## Exercise description
Reproduce the records that follow in full, excluding any picture they contain.
--- Records for the exercise ---
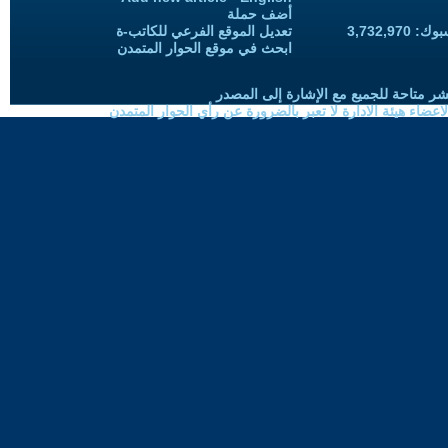
أضف حملة
3,732,97
تعديل الموقع الفرعي للكاتب-ة
ابحث في موقع الحوار المتمدن
شر متاحة للجميع مع الإشارة إلى المصدر
ضاء هيئة الادارة لا تعبر بالضرورة عن رأي الحوار المتمدن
---
## Task answer
أضف حملة
3,732,97
تعديل الموقع الفرعي للكاتب-ة
ابحث في موقع الحوار المتمدن
شر متاحة للجميع مع الإشارة إلى المصدر
ضاء هيئة الادارة لا تعبر بالضرورة عن رأي الحوار المتمدن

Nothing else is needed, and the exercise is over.